Of our party of seven, four were holding horses. While we were driving horses up hill from river, some soldiers passed by and fired on us by mistake, and one of the captured horses was killed. We drove the horses up high bank on east side and Stabbed now joined us, making eight in the party, and soon Strike the Lodge and Assiniboine came up, making ten, and we drove horses back and got them in a good position. Here a soldier with stripes on his arms came along and asked, "How goes it?" While we were going back we saw the pack train come along. Bull and Share were each leading a pack mule (They were not in the fight in the bottom).
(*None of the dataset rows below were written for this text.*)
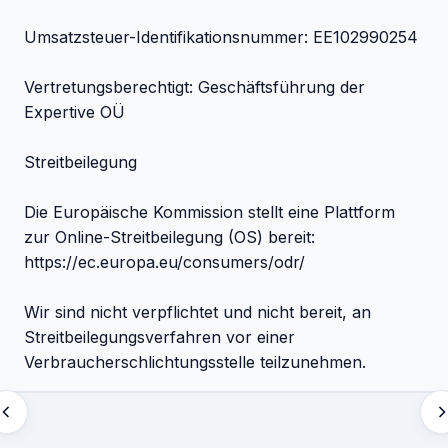
Umsatzsteuer-Identifikationsnummer: EE102990254
Vertretungsberechtigt: Geschäftsführung der
Expertive OÜ
Streitbeilegung
Die Europäische Kommission stellt eine Plattform
zur Online-Streitbeilegung (OS) bereit:
https://ec.europa.eu/consumers/odr/
Wir sind nicht verpflichtet und nicht bereit, an
Streitbeilegungsverfahren vor einer
Verbraucherschlichtungsstelle teilzunehmen.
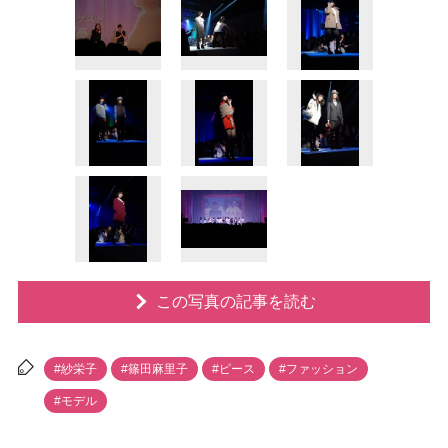
この写真の記事を読む
#紗栄子
#篠田麻里子
#ピース
#ファッション
#モデル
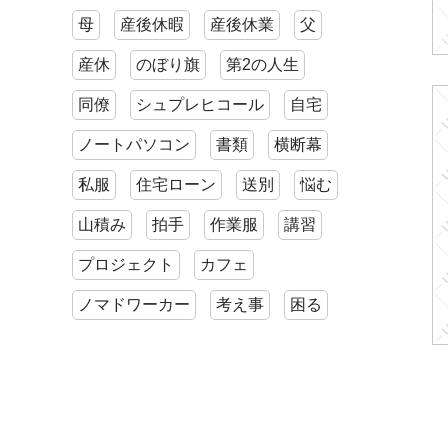
母
産後休暇
産後休業
父
産休
のぼり旗
第2の人生
同僚
シュプレヒコール
自宅
ノートパソコン
書類
横断幕
私服
住宅ローン
送別
悩む
山積み
拍手
作業服
講習
プロジェクト
カフェ
ノマドワーカー
考え事
困る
Here we distributed the horses, giving [them to] Assiniboine, Soldier, Red Star, Good Face, Stab, Little Sioux. Each one now saddled up a fresh horse, and we followed the pack train to river, and soldiers were retreating out of bottom and soldiers all in confusion.
The Sioux were pursuing soldiers up hill, and we charged them and drove them back to west side of river where soldiers had been killed. We could see bunches of Sioux all over the valley. While we were watching here, some soldiers came out of timber, having been left there when Reno retreated. Watokshu and Good Elk also escaped from the timber at this time.
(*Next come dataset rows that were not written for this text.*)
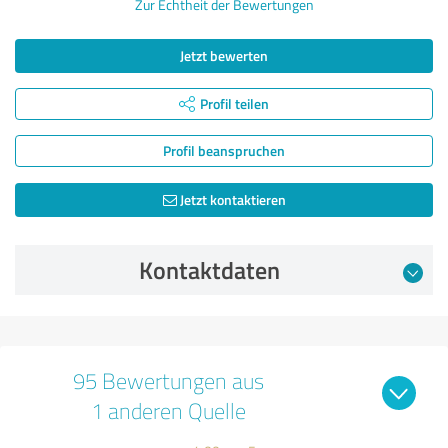
Zur Echtheit der Bewertungen
Jetzt bewerten
Profil teilen
Profil beanspruchen
Jetzt kontaktieren
Kontaktdaten
95 Bewertungen aus
1 anderen Quelle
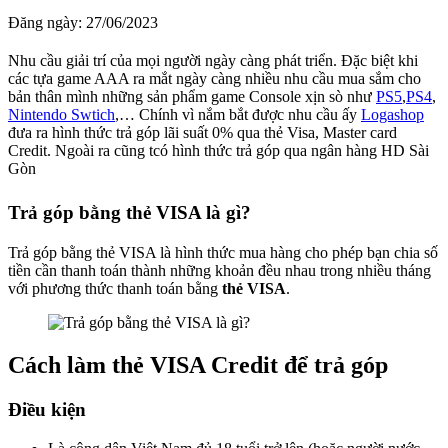
Đăng ngày:
27/06/2023
Nhu cầu giải trí của mọi người ngày càng phát triển. Đặc biệt khi
các tựa game AAA ra mắt ngày càng nhiều nhu cầu mua sắm cho
bản thân mình những sản phẩm game Console xịn sò như
PS5
,
PS4
,
Nintendo Swtich
,… Chính vì nắm bắt được nhu cầu ấy
Logashop
đưa ra hình thức trả góp lãi suất 0% qua thẻ Visa, Master card
Credit. Ngoài ra cũng tcó hình thức trả góp qua ngân hàng HD Sài
Gòn
Trả góp bằng thẻ VISA là gì?
Trả góp bằng thẻ VISA là hình thức mua hàng cho phép bạn chia số
tiền cần thanh toán thành những khoản đều nhau trong nhiều tháng
với phương thức thanh toán bằng
thẻ VISA
.
Cách làm thẻ VISA Credit để trả góp
Điều kiện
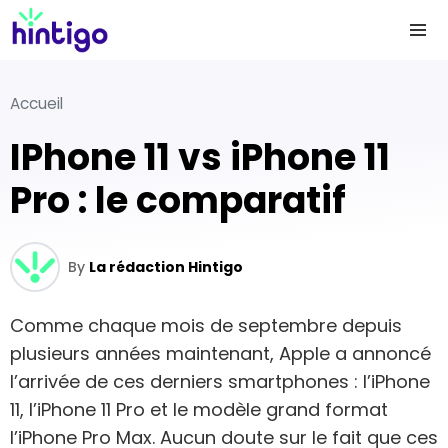
Accueil
iPhone 11 vs iPhone 11
Pro : le comparatif
By
La rédaction Hintigo
Comme chaque mois de septembre depuis
plusieurs années maintenant, Apple a annoncé
l’arrivée de ces derniers smartphones : l’iPhone
11, l’iPhone 11 Pro et le modèle grand format
l’iPhone Pro Max. Aucun doute sur le fait que ces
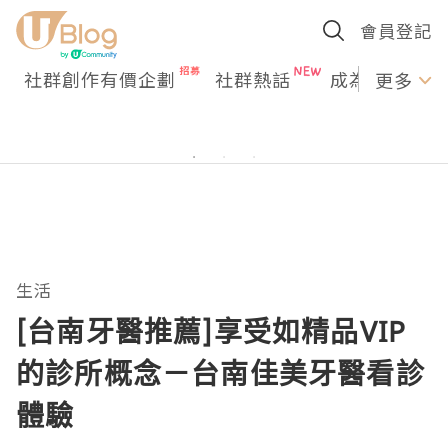
會員登記
社群創作有價企劃
社群熱話
成為U Creato
更多
生活
[台南牙醫推薦]享受如精品VIP
的診所概念－台南佳美牙醫看診
體驗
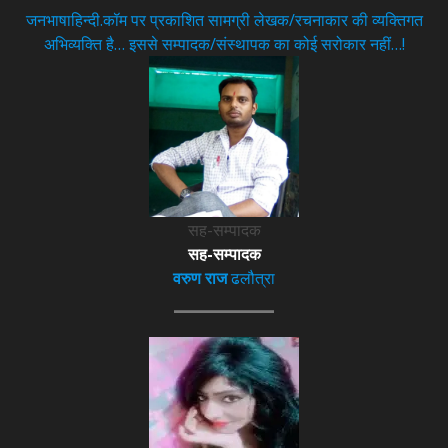
जनभाषाहिन्दी.कॉम पर प्रकाशित सामग्री लेखक/रचनाकार की व्यक्तिगत
अभिव्यक्ति है… इससे सम्पादक/संस्थापक का कोई सरोकार नहीं…!
सह-सम्पादक
सह-सम्पादक
वरुण राज
ढलौत्रा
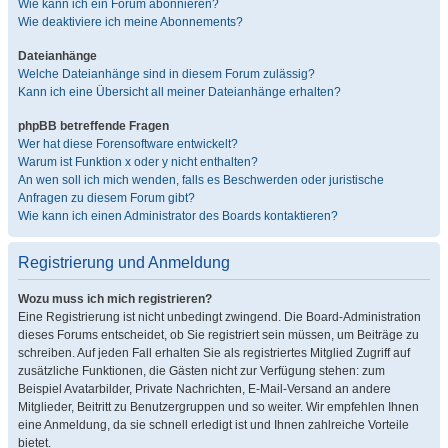
Wie kann ich ein Forum abonnieren?
Wie deaktiviere ich meine Abonnements?
Dateianhänge
Welche Dateianhänge sind in diesem Forum zulässig?
Kann ich eine Übersicht all meiner Dateianhänge erhalten?
phpBB betreffende Fragen
Wer hat diese Forensoftware entwickelt?
Warum ist Funktion x oder y nicht enthalten?
An wen soll ich mich wenden, falls es Beschwerden oder juristische
Anfragen zu diesem Forum gibt?
Wie kann ich einen Administrator des Boards kontaktieren?
Registrierung und Anmeldung
Wozu muss ich mich registrieren?
Eine Registrierung ist nicht unbedingt zwingend. Die Board-Administration
dieses Forums entscheidet, ob Sie registriert sein müssen, um Beiträge zu
schreiben. Auf jeden Fall erhalten Sie als registriertes Mitglied Zugriff auf
zusätzliche Funktionen, die Gästen nicht zur Verfügung stehen: zum
Beispiel Avatarbilder, Private Nachrichten, E-Mail-Versand an andere
Mitglieder, Beitritt zu Benutzergruppen und so weiter. Wir empfehlen Ihnen
eine Anmeldung, da sie schnell erledigt ist und Ihnen zahlreiche Vorteile
bietet.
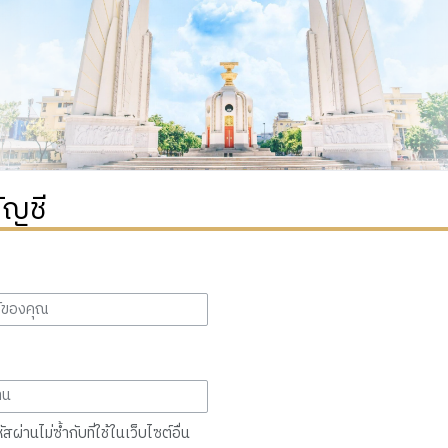
ัญชี
สผ่านไม่ซ้ำกับที่ใช้ในเว็บไซต์อื่น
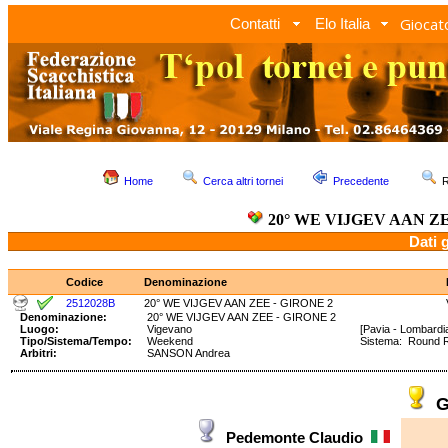
Giocato
Contatti
Elo Italia
Home
Cerca altri tornei
Precedente
R
20° WE VIJGEV AAN ZE
Dati 
Codice
Denominazione
2512028B
20° WE VIJGEV AAN ZEE - GIRONE 2
Denominazione:
20° WE VIJGEV AAN ZEE - GIRONE 2
Luogo:
Vigevano
[Pavia - Lombardi
Tipo/Sistema/Tempo:
Weekend
Sistema: Round 
Arbitri:
SANSON Andrea
G
Pedemonte Claudio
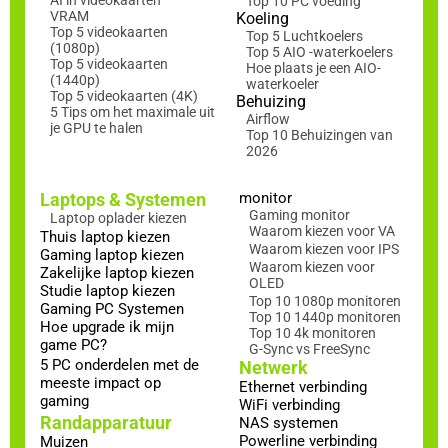
AI in videokaarten
Top 10 PC voeding
VRAM
Koeling
Top 5 videokaarten
Top 5 Luchtkoelers
(1080p)
Top 5 AIO -waterkoelers
Top 5 videokaarten
Hoe plaats je een AIO-
(1440p)
waterkoeler
Top 5 videokaarten (4K)
Behuizing
5 Tips om het maximale uit
Airflow
je GPU te halen
Top 10 Behuizingen van
2026
Laptops & Systemen
monitor
Gaming monitor
Laptop oplader kiezen
Waarom kiezen voor VA
Thuis laptop kiezen
Waarom kiezen voor IPS
Gaming laptop kiezen
Waarom kiezen voor
Zakelijke laptop kiezen
OLED
Studie laptop kiezen
Top 10 1080p monitoren
Gaming PC Systemen
Top 10 1440p monitoren
Hoe upgrade ik mijn
Top 10 4k monitoren
game PC?
G-Sync vs FreeSync
5 PC onderdelen met de
Netwerk
meeste impact op
Ethernet verbinding
gaming
WiFi verbinding
Randapparatuur
NAS systemen
Powerline verbinding
Muizen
The pack train had now arrived on the bluff where we were standing and looking into the valley. We called Varnum Pointed Face. A white soldier was on Bobtail Bull's horse, Bobtail Bull having been killed, and we took his horse and put him among the pack mules. We also found Little Brave's horse and tied him among the pack mules. Bobtail Bull's horse had blood marks down his legs and on hoofs and saddle, so we concluded he was wounded and killed after fording the river that is on east side.
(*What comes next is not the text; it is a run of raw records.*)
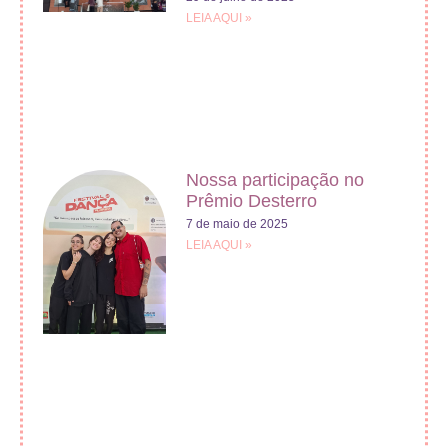
LEIA AQUI »
Nossa participação no
Prêmio Desterro
7 de maio de 2025
LEIA AQUI »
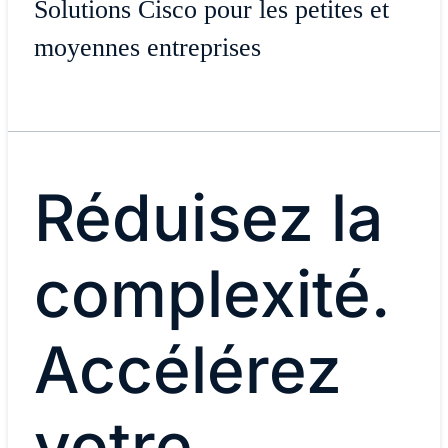
Solutions Cisco pour les petites et
moyennes entreprises
Réduisez la
complexité.
Accélérez
votre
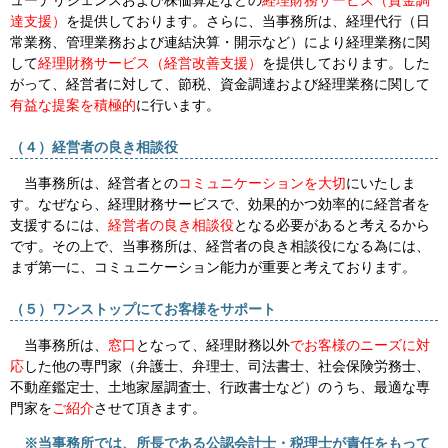
達支援）
を提供しております。さらに、当事務所は、経理代行（日
常業務、管理業務および連結決算・開示など）により経理業務に関
して
経理財務サービス（経営改善支援）
を提供しております。した
がって、経営者に対して、節税、資金調達および経理業務に関して
有益な提案を積極的
に行います。
（４）経営者の良き相談役
当事務所は、経営者との
コミュニケーションを大切
にいたしま
す。なぜなら、経理財務サービスで、効果的かつ効率的に経営者を
支援するには、
経営者の良き相談役
となる必要があると考えるから
です。その上で、当事務所は、経営者の良き相談役になる為には、
まず第一に、コミュニケーション能力が重要と考えております。
（５）ワンストップにてお客様をサポート
当事務所は、
窓口
となって、経理財務以外
でお客様のニーズに対
応
した他の専門家（弁護士、弁理士、司法書士、社会保険労務士、
不動産鑑定士、土地家屋調査士、行政書士など）のうち、最適な専
門家を
ご紹介
させて頂きます。
※当事務所では、所長である公認会計士・税理士が責任をもって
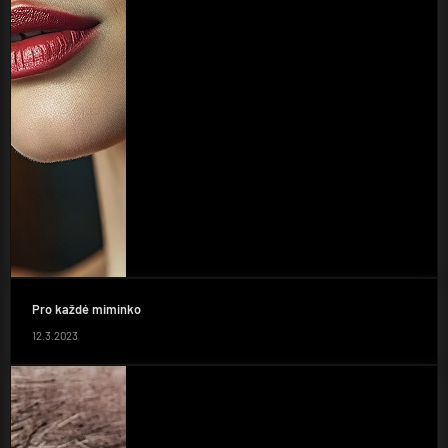
Pro každé miminko
12.3.2023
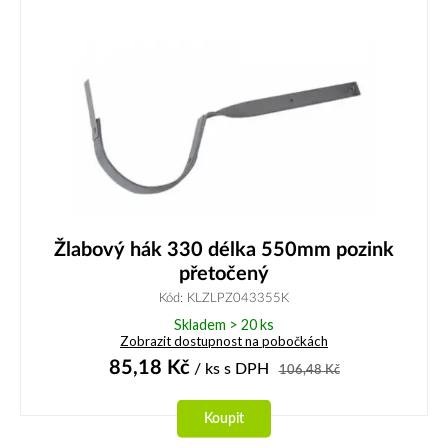
Žlabový hák 330 délka 550mm pozink
přetočený
Kód: KLZLPZ043355K
Skladem > 20 ks
Zobrazit dostupnost na pobočkách
85,18
Kč
/ ks
s DPH
106,48
Kč
Koupit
Six of us left the bluff and went to where we could see the timber, and Young Hawk, Forked Horn, Foolish Red Bear, Goose, White Swan, and Half Yellow Face came out of the timber in the valley. From same point we could see that Custer was being defeated.
We six went to where pack train was, and Stab and Soldier proposed that we water our horses, and the three Sioux scouts: Watokshu, White Cloud, and Karu joined us, making nine, and we went to water horses. A Sioux interpreter (Billy Cross) went with us, making ten in all.
We watered, and on way back we stopped to smoke. I took a walk and saw seven men whom I supposed to be our scouts but found out they were Sioux who had surrounded the soldiers. Stab proposed that we hit for some timber and we did so, but found timber scattering and went on to a knoll and had a skirmish with pursuers. The Sioux interpreter (Billy Cross, White Man) went with us. Soldiers on bluff surrounded and fighting at same time, and all of us fought until sundown. After dark we could see flashes of guns. We got on horses and fired guns and made a bluff at a charge and then started for Rosebud.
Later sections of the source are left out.